Accidents always have an impact on your financial bottom line, but a motorcycle accident can have a more significant effect. When you’ve been in a crash, it’s important to realize the full impact it can have and what to do to mitigate the damage.
You’ll be out of work.
Very few people walk away from motorcycle accidents without severe injuries. Your injuries are likely to keep you out of work for several weeks, if not several months. Depending on your job’s disability and medical leave policy, you may even find that you end up losing your job, leaving you to rely entirely on unemployment.
In some cases, you’ll be able to collect short-term disability benefits from a policy with your employer or that you’ve purchased on your own.
You’ll have hospital and doctor bills.
As if the decreased or complete loss of income wasn’t already painful enough, you’ll have to pay hospital and doctor bills.
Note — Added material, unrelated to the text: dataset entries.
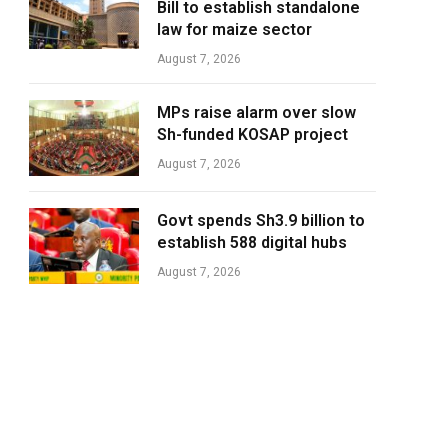
Bill to establish standalone
law for maize sector
August 7, 2026
MPs raise alarm over slow
Sh-funded KOSAP project
August 7, 2026
Govt spends Sh3.9 billion to
establish 588 digital hubs
August 7, 2026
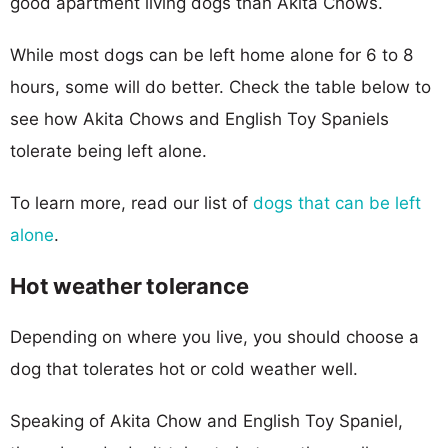
good apartment living dogs than Akita Chows.
While most dogs can be left home alone for 6 to 8
hours, some will do better. Check the table below to
see how Akita Chows and English Toy Spaniels
tolerate being left alone.
To learn more, read our list of
dogs that can be left
alone
.
Hot weather tolerance
Depending on where you live, you should choose a
dog that tolerates hot or cold weather well.
Speaking of Akita Chow and English Toy Spaniel,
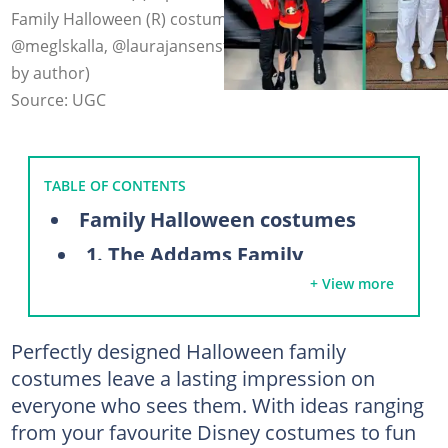
Family Halloween (R) costumes. Photo: @veronica_j,
@meglskalla, @laurajansenstyle on Instagram (modified
by author)
Source: UGC
TABLE OF CONTENTS
Family Halloween costumes
1. The Addams Family
+ View more
2. Avocado Toast
3. Disney Villains Family Costume
Perfectly designed Halloween family
4. Sleeping Beauty Halloween costume
costumes leave a lasting impression on
5. Space Family Costume
everyone who sees them. With ideas ranging
6. Super Mario Family Costume
from your favourite Disney costumes to fun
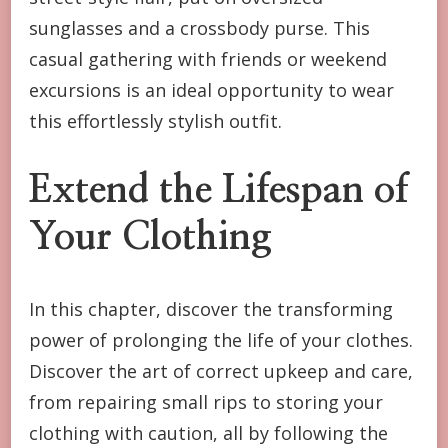
sunglasses and a crossbody purse. This
casual gathering with friends or weekend
excursions is an ideal opportunity to wear
this effortlessly stylish outfit.
Extend the Lifespan of
Your Clothing
In this chapter, discover the transforming
power of prolonging the life of your clothes.
Discover the art of correct upkeep and care,
from repairing small rips to storing your
clothing with caution, all by following the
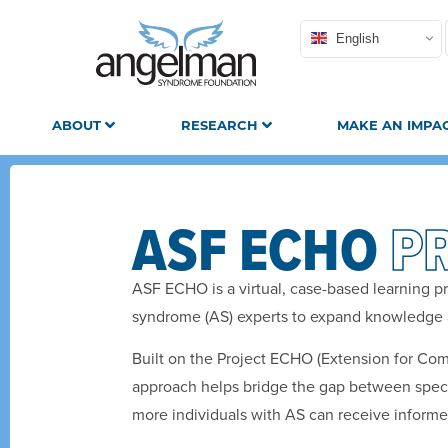
English
ABOUT
RESEARCH
MAKE AN IMPA
ASF ECHO
P
ASF ECHO is a virtual, case-based learning p
syndrome (AS) experts to expand knowledge 
Built on the Project ECHO (Extension for Co
approach helps bridge the gap between specia
more individuals with AS can receive informed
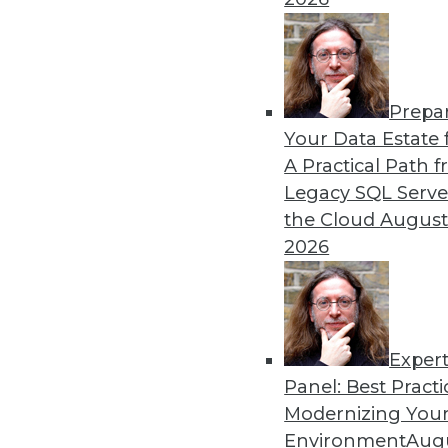
By
Mike Schiff
Prepa
Interest in Spark Shows No
Your Data Estate f
A Practical Path 
The Apache Spark cluster c
Legacy SQL Serve
enterprise, and most adopte
the Cloud
August
the next year, according to 
2026
Exper
Panel: Best Practi
« previous
41
42
43
44
Modernizing Your
Environment
Augu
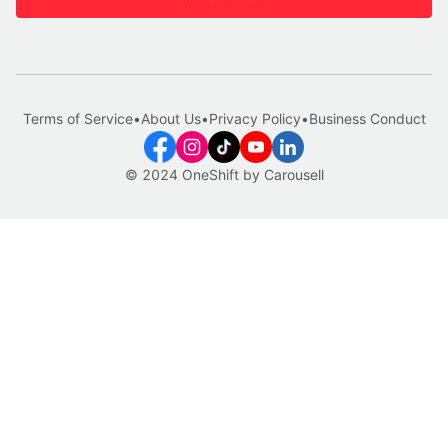
Terms of Service
•
About Us
•
Privacy Policy
•
Business Conduct
© 2024 OneShift by Carousell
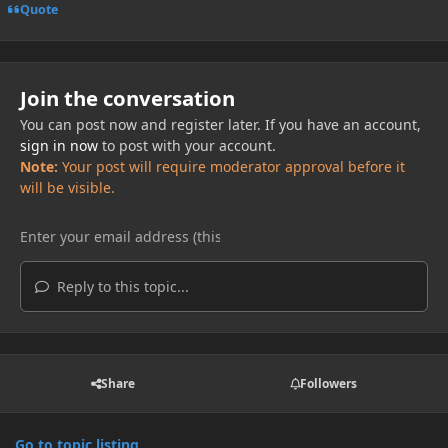
Quote
Join the conversation
You can post now and register later. If you have an account,
sign in now
to post with your account.
Note:
Your post will require moderator approval before it
will be visible.
Reply to this topic...
Share
Followers
Go to topic listing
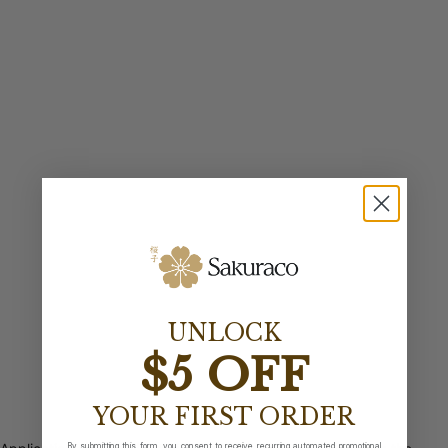
UNLOCK
$5 OFF
YOUR FIRST ORDER
By submitting this form, you consent to receive recurring automated promotional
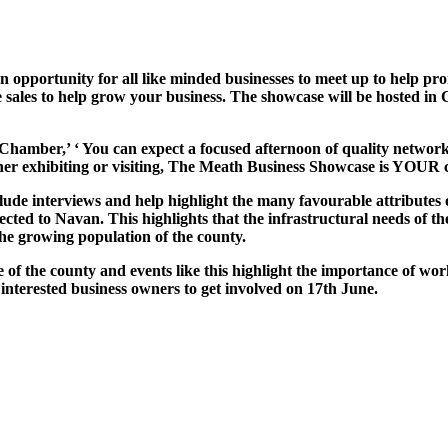
portunity for all like minded businesses to meet up to help prom
te sales to help grow your business. The showcase will be hosted i
ber,’ ‘ You can expect a focused afternoon of quality networking
ther exhibiting or visiting, The Meath Business Showcase is YOUR
lude interviews and help highlight the many favourable attributes 
ected to Navan. This highlights that the infrastructural needs of 
the growing population of the county.
 the county and events like this highlight the importance of wor
interested business owners to get involved on 17th June.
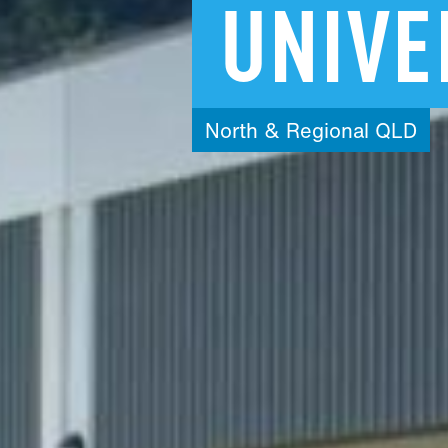
UNIVE
North
&
Regional
QLD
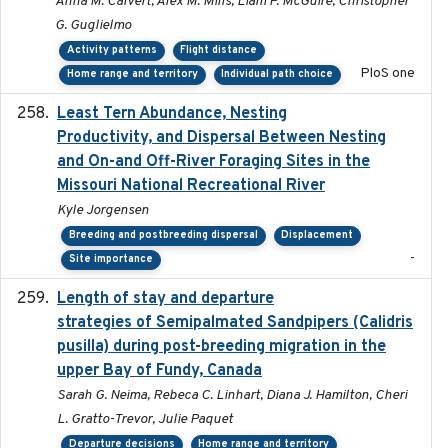
Anna M. Calvert, Alex M. Mills, Liam P. McGuire, Christopher
G. Guglielmo
Activity patterns
Flight distance
PloS one
Home range and territory
Individual path choice
Least Tern Abundance, Nesting
2025-12
Productivity, and Dispersal Between Nesting
and On-and Off-River Foraging Sites in the
Missouri National Recreational River
Kyle Jorgensen
Breeding and postbreeding dispersal
Displacement
-
Site importance
Length of stay and departure
2022-9-2
strategies of Semipalmated Sandpipers (Calidris
pusilla) during post-breeding migration in the
upper Bay of Fundy, Canada
Sarah G. Neima, Rebeca C. Linhart, Diana J. Hamilton, Cheri
L. Gratto-Trevor, Julie Paquet
Departure decisions
Home range and territory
Health insurance may help, but you might still have deductibles to meet and copays to pay.
To try to ease the financial burden, you should talk to an attorney as soon as you can after your accident. An attorney can help you deal with the other driver’s insurance company or file a lawsuit. This lawsuit can help you potentially get your financial recovery started more quickly.
You have to pay for the repairs to your motorcycle.
Even though the other driver may be at fault and ultimately have to pay for the damage to your bike, you may not be able to wait for that to happen. If it’s your only transportation, you may need it repaired sooner rather than later. Needing repairs means paying for it out-of-pocket and hoping that the other driver’s insurance reimburses you.
You may need to pay for a brand-new bike
Depending on the severity of the accident, your bike may not be repairable. You may have to buy a new (or new-to-you) bike. Notably, if the motorcycle was your sole source of transportation, you might have to do this before the insurance pays out, which means more money out of your pocket.
Motorcycle accidents take a toll, physically, emotionally, and financially. While there’s not much you can do to ease the physical or emotional impacts; you can take steps toward mitigating the financial struggle. Talking to an attorney early can help a lot.